%%
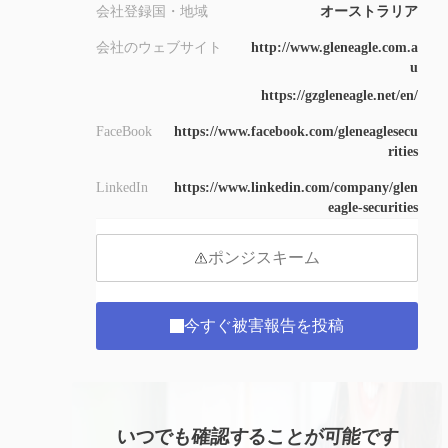
会社登録国・地域
オーストラリア
会社のウェブサイト
http://www.gleneagle.com.a
u
https://gzgleneagle.net/en/
FaceBook
https://www.facebook.com/gleneaglesecu
rities
LinkedIn
https://www.linkedin.com/company/glen
eagle-securities
ポンジスキーム
今すぐ被害報告を投稿
いつでも確認することが可能です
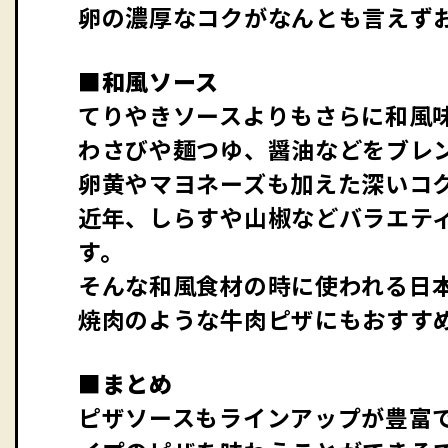
卵の濃厚なコクがなんとも言えず
■和風ソース
てりやきソースよりもさらに和風
わさびや麺つゆ、醤油などをブレ
卵黄やマヨネーズも加えた深いコ
近年、しらすや山椒などバラエテ
す。
そんな和風食材の時に使われる日
焼肉のような牛肉ピザにもおすす
■まとめ
ピザソースもラインアップが豊富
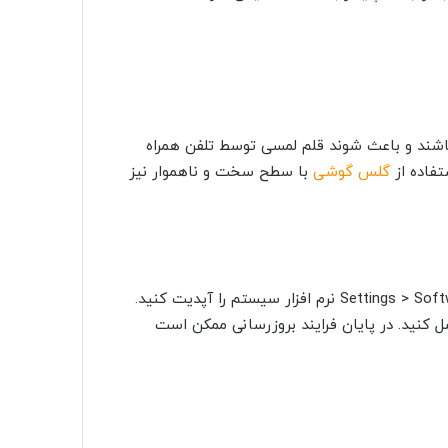
ند و باعث شوند قلم لمسی توسط تلفن همراه
فاده از
گلس گوشی
با سطح سخت و ناهموار نیز
با طی کردن مسیر Settings > Software update > Download update manually نرم افزار سیستم را آپدیت کنید.
 کنید. در پایان فرایند بروزرسانی ممکن است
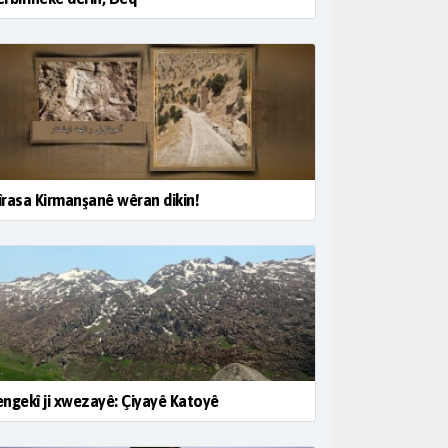
rasa Kirmanşanê wêran dikin!
ngekî ji xwezayê: Çiyayê Katoyê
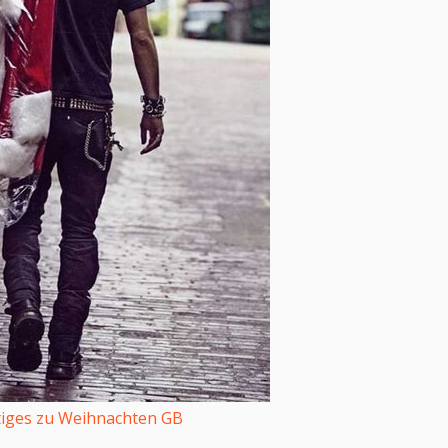
tiges zu Weihnachten GB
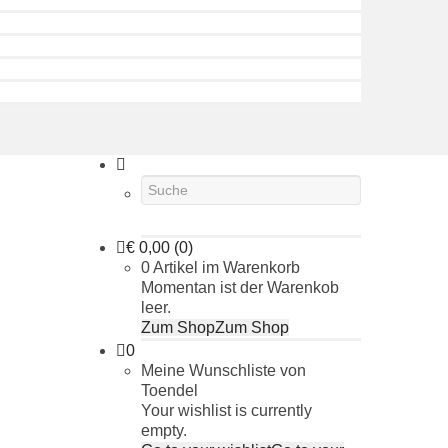
€
0,00
(0)
0 Artikel im Warenkorb
Momentan ist der Warenkob
leer.
Zum Shop
Zum Shop
0
Meine Wunschliste von
Toendel
Your wishlist is currently
empty.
%%
• **Task to carry out**
Transcribe all entries above exactly. Omit the pictures.

• **Response to this task**
会社登録国・地域
オーストラリア
会社のウェブサイト
http://www.gleneagle.com.a
u
https://gzgleneagle.net/en/
FaceBook
https://www.facebook.com/gleneaglesecu
rities
LinkedIn
https://www.linkedin.com/company/glen
eagle-securities
ポンジスキーム
今すぐ被害報告を投稿
いつでも確認することが可能です
卵の濃厚なコクがなんとも言えず
■和風ソース
てりやきソースよりもさらに和風
わさびや麺つゆ、醤油などをブレ
卵黄やマヨネーズも加えた深いコ
近年、しらすや山椒などバラエテ
す。
そんな和風食材の時に使われる日
焼肉のような牛肉ピザにもおすす
■まとめ
ピザソースもラインアップが豊富
ند و باعث شوند قلم لمسی توسط تلفن همراه
فاده از
گلس گوشی
با سطح سخت و ناهموار نیز
با طی کردن مسیر Settings > Software update > Download update manually نرم افزار سیستم را آپدیت کنید.
 کنید. در پایان فرایند بروزرسانی ممکن است
rasa Kirmanşanê wêran dikin!
ngekî ji xwezayê: Çiyayê Katoyê
tiges zu Weihnachten GB
€
0,00
(0)
0 Artikel im Warenkorb
Momentan ist der Warenkob
leer.
Zum Shop
Zum Shop
0
Meine Wunschliste von
Toendel
Your wishlist is currently
empty.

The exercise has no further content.